Pendant ce temps, le gouvernement UDB/CTRI adopte une posture qui confine à l’absurde. Plutôt que de reconnaître la profondeur de la crise sociale, il tente d’en déplacer la responsabilité sur les enseignants, les accusant de mettre en péril l’année scolaire. Cette grossière tentative de culpabilisation sonne faux. Elle heurte d’autant plus qu’en 2025, le calendrier scolaire a été bouleversé à deux reprises pour organiser des élections dont l’urgence n’était nullement démontrée. À ces occasions, les contraintes pédagogiques n’avaient suscité aucune inquiétude particulière et les moyens financiers avaient été mobilisés sans hésitation. Aujourd’hui, lorsqu’il s’agit de régler une dette sociale élémentaire envers ceux qui forment l’avenir du pays, le régime UDB/CTRI feint la pénurie.

Cette contradiction n’est pas accidentelle. Elle révèle un pouvoir capable de trouver des ressources pour assurer sa propre perpétuation, mais étrangement démuni lorsqu’il faut répondre aux besoins fondamentaux des citoyens. On mobilise l’administration pour des enjeux politiques, mais on la laisse inerte face aux urgences sociales. On invoque la stabilité, tout en semant, par l’injustice et le mépris, les germes d’une instabilité durable.

La stratégie de dénigrement des corps intermédiaires, en particulier des enseignants, constitue une faute politique majeure. Elle ne désamorce rien. Elle alimente la colère, accentue la défiance et creuse un fossé déjà profond entre les gouvernants et la société. Elle trahit surtout une déconnexion inquiétante entre les centres de décision et la réalité quotidienne des Gabonais.

En tant que président du parti REAGIR, je refuse de me taire face à ce silence d’État et à cette gestion à deux vitesses des priorités nationales. Le Président de la République doit sortir de son mutisme et assumer pleinement les responsabilités que lui confère sa charge. Le gouvernement doit mettre un terme immédiat à toute tentative de stigmatisation des enseignants et des travailleurs des secteurs essentiels, et engager, avec la même détermination que pour les échéances électorales, les moyens nécessaires pour apaiser la crise sociale et préserver l’avenir de nos enfants.

La société civile, les syndicats et l’ensemble des forces vives doivent rester mobilisés, unis et vigilants. Ce combat dépasse les revendications sectorielles. Il touche à la dignité du travail, à la crédibilité de l’État et à la définition même des priorités nationales.

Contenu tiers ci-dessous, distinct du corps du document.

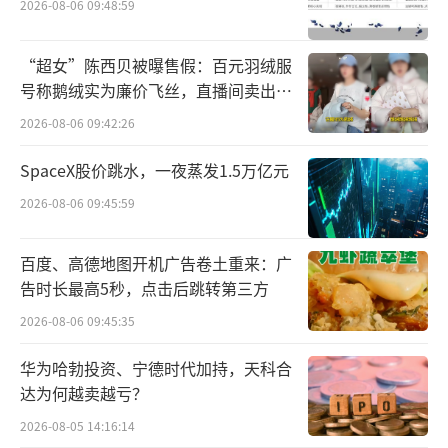
别实现营业收入2971.00万元和1.67亿元，归母
2026-08-06 09:48:59
净利润分别为-839.17万元和-1171.63万元，确
“超女”陈西贝被曝售假：百元羽绒服
认公司投资收益分别为-401.83万元和-387.63
号称鹅绒实为廉价飞丝，直播间卖出超
万元。
百万元
2026-08-06 09:42:26
2023年，公司股权投资支出约2.62亿元，
SpaceX股价跳水，一夜蒸发1.5万亿元
投向绝了二期基金、金箍棒私募基金、新津肆
2026-08-06 09:45:59
壹伍基金、赣肴食品和江苏满贯等5家企业。当
年，除了赣肴食品（持股比例20%）确认投资
百度、高德地图开机广告卷土重来：广
收益71.10万元之外，其余全部亏损，公司确认
告时长最高5秒，点击后跳转第三方
亏损合计约1.06亿元。
2026-08-06 09:45:35
截至今年6月，公司对外投资标的账面价值
华为哈勃投资、宁德时代加持，天科合
合计约26.46亿元，存在投资收回风险的投资项
达为何越卖越亏？
目有6家，账面价值合计约1.07亿元，存在投资
2026-08-05 14:16:14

La colère qui s’exprime aujourd’hui n’est pas un bruit passager. Elle est le symptôme d’une nation qui réclame justice, considération et responsabilité.

Le Gabon ne pourra indéfiniment contenir une telle tension sans en payer le prix politique et social. La paix, la vraie, ne se proclame pas par des discours creux ou par le silence. Elle se construit par l’écoute, le dialogue et le respect des engagements. Le changement n’est plus une hypothèse. Il s’impose désormais comme une nécessité impérieuse.